C'est en forgeant que l'on devient forgeron. Cet adage est la norme pour toutes les disciplines sauf le cinéma. À cause des coûts faramineux de cet art, les cinéastes ont peu de chances de se faire valoir. Si les premiers longs métrages ne font pas mouche au box-office ou ne parcourent pas les festivals en remportant des prix, c'est fini bonsoir. La patience est pourtant de mise. Renoir, Ozu et Fassbinder n'ont-ils pas réalisé des dizaines de films avant de faire leurs chefs-d'oeuvre? Bien sûr, ce n'est pas tout le monde qui a leur talent, mais sans pratiquer, c'est beaucoup plus difficile d'y parvenir.
Cet exercice commence à rentrer pour Charles-Olivier Michaud. Sur le rythme ressemblait à une commande, Exil se perdait dans sa narration ampoulée et son effort hollywoodien One Square Mile n'a jamais pris l'affiche au Québec. Cela n'a pas empêché le jeune metteur en scène de continuer à y croire, d'exercer sa cinéphilie et de se faire la main à la télévision. Avec du talent et des efforts, rien n'est impossible. Voici qu'il débarque avec Anna qui est son meilleur film en carrière.
Le premier tiers du récit est très impressionnant et il débute comme un documentaire où des femmes d'un pays de l'Asie du Sud-Est témoignent devant la caméra. Elles se sont fait kidnapper, violer et battre par leurs ravisseurs. Une journaliste et photographe étrangère (Anna Mouglalis) enquête seule sur ce terrain dangereux et elle risque de l'apprendre à ses dépens. Tout fonctionne ici: les enjeux sur le trafic humain sont expliqués clairement, l'ambiance de la région - difficile de ne pas penser à la Thaïlande - se définit instantanément grâce à une photographie soignée et le sentiment d'urgence (de suspense, de survie...) a tôt fait de se développer. Le tout se termine par un fabuleux plan-séquence à couper le souffle qui marquera les esprits.

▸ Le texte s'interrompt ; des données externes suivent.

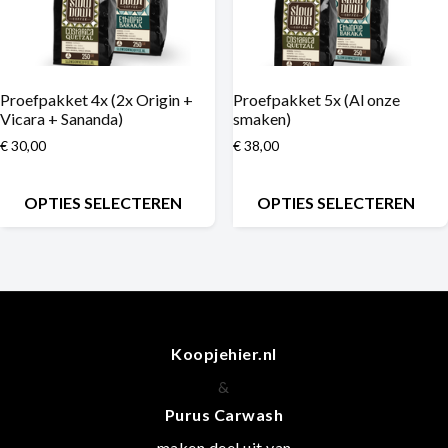
Proefpakket 4x (2x Origin +
Proefpakket 5x (Al onze
Vicara + Sananda)
smaken)
€
30,00
€
38,00
OPTIES SELECTEREN
OPTIES SELECTEREN
Koopjehier.nl
&
Purus Carwash
maken deel uit van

La suite est un peu moins heureuse. Notre héroïne se réveille à Montréal auprès de ses proches et elle tente de remonter le fil des événements. La structure narrative morcelée est pratiquement la même que celle que Michaud avait exploitée sur son satisfaisant Snow & Ashes. Il sera question d'errance, de vengeance et de violence, d'une quête où la pression est énorme, mais où les invraisemblances sont également nombreuses. Cette odyssée dans le Chinatown des triades manque un peu de souffle et le semblant d'histoire d'amour cathartique ne fonctionne tout simplement pas. Le cinéaste compense ces faiblesses en soignant à l'extrême sa réalisation. Sa façon de filmer le soir en impose et il a la vivacité d'esprit de rendre hommage à ce qui l'a inspiré, principalement au travail de Nicolas Winding Refn (sa période Drive et surtout Only God Forgives). Il englobe le tout d'une riche partition musicale, gracieuseté de Michel Corriveau.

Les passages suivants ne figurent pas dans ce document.